Мать моя - колдунья или шлюха | страница 62



— Давай, давай скорее!

А я смотрю на Пашку. Верёвка между нами натягивается его удивлением, и я иду не на своё место, а к нему.

«Он не приплыл», — хочу сказать, не говорю, стою перед Пашкой и смотрю на него, не умея сделать ни одного движения и не понимая, что со мной.

Подходит Софья Петровна.

— Твоё место там, — машет она рукой. — Но, если хочешь сидеть с Пашей, давай попросим Витю пересесть. Ты можешь, Витя, уступить своё место… — Софья Петровна ещё что-то говорит, я не понимаю, верёвка между мной и Пашкой укорачивается, укорачивается, и я — обжигаюсь о Пашку.

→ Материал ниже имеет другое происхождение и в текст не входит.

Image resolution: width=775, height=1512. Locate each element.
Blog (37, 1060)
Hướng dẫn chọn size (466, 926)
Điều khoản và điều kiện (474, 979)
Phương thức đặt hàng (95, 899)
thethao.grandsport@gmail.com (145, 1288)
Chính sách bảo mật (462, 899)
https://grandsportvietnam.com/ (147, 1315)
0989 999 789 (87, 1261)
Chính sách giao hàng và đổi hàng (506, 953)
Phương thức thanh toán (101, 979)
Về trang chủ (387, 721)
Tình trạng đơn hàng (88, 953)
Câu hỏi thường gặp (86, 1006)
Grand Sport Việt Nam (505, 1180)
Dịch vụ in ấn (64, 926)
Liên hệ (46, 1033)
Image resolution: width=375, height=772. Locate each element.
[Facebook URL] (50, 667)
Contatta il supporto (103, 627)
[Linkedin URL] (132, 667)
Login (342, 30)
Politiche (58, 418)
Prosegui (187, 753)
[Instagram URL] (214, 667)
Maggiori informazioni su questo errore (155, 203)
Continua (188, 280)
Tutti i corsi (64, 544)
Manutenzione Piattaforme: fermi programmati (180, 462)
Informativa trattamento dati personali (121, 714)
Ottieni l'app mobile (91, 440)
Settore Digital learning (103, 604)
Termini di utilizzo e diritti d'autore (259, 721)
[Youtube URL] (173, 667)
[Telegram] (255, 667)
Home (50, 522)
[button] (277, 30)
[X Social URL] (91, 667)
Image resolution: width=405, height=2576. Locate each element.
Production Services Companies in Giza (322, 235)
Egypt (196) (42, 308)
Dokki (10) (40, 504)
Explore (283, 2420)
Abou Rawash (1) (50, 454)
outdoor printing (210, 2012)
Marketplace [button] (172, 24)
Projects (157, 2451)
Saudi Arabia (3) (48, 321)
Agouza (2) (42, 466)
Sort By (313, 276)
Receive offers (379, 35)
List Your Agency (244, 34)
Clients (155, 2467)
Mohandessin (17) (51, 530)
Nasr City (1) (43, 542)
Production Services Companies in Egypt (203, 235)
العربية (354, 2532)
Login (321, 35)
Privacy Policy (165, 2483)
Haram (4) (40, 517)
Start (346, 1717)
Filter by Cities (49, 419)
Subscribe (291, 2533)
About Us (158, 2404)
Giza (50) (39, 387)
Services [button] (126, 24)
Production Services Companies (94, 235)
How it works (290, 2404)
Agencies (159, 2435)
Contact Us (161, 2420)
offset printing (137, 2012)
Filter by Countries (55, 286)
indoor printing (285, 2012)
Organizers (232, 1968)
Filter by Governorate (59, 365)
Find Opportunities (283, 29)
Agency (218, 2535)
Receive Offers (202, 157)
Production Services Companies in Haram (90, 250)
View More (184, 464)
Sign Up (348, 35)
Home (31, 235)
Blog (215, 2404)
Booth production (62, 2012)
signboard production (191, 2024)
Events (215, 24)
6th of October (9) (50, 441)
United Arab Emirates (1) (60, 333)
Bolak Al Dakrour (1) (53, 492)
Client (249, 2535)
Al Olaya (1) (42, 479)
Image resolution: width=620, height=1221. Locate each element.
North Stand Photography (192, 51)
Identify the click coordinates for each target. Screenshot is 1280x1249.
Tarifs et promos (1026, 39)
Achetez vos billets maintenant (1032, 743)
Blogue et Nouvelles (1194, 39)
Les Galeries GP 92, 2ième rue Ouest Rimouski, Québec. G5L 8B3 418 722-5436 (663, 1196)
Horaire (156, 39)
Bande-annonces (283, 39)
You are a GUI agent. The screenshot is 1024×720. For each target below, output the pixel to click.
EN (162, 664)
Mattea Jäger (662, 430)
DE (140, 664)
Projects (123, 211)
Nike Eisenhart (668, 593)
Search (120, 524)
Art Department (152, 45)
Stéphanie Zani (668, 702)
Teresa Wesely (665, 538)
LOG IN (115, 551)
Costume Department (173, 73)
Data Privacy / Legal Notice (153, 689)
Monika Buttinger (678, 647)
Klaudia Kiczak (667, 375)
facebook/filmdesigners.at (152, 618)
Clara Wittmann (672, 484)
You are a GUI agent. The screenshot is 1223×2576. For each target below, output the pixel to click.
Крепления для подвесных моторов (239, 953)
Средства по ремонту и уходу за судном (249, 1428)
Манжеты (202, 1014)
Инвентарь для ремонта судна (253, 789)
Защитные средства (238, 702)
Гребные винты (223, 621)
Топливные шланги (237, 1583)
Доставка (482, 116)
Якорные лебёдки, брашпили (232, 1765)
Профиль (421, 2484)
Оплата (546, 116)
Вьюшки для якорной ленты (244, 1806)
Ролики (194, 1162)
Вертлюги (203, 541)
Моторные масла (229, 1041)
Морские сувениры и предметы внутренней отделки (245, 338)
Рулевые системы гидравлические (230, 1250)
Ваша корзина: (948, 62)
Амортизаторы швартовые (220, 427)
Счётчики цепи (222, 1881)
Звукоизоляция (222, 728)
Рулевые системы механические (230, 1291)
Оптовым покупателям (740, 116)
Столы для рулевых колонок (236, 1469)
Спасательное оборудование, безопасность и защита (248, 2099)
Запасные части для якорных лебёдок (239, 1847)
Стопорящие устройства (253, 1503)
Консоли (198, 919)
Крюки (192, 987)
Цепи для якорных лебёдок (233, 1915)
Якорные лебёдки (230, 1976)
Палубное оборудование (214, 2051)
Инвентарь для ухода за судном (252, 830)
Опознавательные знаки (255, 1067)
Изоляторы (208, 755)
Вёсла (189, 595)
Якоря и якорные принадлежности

И по мне разливается покой.

— Я чего… мне всё равно, — слышу я голос Вити. — Я чего, я даже рад избавиться… — На Пашкин стол брякается мой ранец. — И все дела!

Звучат голоса Софьи Петровны, Вити, я смотрю в Пашкины круглые обалделые глаза и чего-то жду.

Мне нужно обойти весь ряд, чтобы сесть на новое своё место.

— Паша, пропусти Иова, пожалуйста, — просит Софья Петровна.

Пашка встаёт.

Меня накрывает волной. Я весь мокрый, словно искупался. Слизываю воду с губы.

Сидеть рядом с Пашкой — незнакомое ощущение. Вижу то, чего не замечал раньше. Пашкины руки мелких красных цыпках. И у себя вдруг увидел на пальце красный рубец — след от раскалённого ножа, родинку между указательным и средним.

Что говорит Софья Петровна, не слышу. От виска Пашки к моему — натянутая струна, не даёт мне повернуть голову к Пашке.

— Айда с горы, на железке…

Без подготовки, без предупреждения Пашка вводит меня в жизнь, о которой я до сих пор понятия не имел.

Съезжать с горы на железке. Гонять битку на катке.

Ни у Пашки, ни у меня коньков нет, но он носится по льду, как по земле, и зазывает меня. Однажды и я ступаю на лёд. Ноги разъезжаются. Так бывало, когда я не ел много дней. Руками хватаюсь за воздух.

Такой стала моя жизнь с Пашкой. Пощупать могу, а ухватиться за все его железки, палки, мечи, штанги не могу, хотя Пашка настырен и суёт меня носом в предметы и свои дела.

Главной моей жизнью по-прежнему остаётся мать. Хлопает дверь. Это утро. Мать ушла на работу.

Вечером снова приходит теперь не одна, и ужин ждёт её иногда до утра.

Что, где, когда она ест? Как проживает свой день? Я не знаю. И потому ступаю на её дорогу…

Свет — сверху. Свет — впереди.

«Где мы?» — спрашиваю мать. Она не оборачивается ко мне. Слышит, не слышит? Знает, не знает, что я бреду за ней? Если знает, почему не прогонит?

Никогда она ничего не запретила мне, никогда не наказала.

Лучше бы запрещала, лучше бы наказывала… Пустое место я для неё. Иначе как может она при мне спать с мужчинами, выворачивать их наизнанку — передо мной?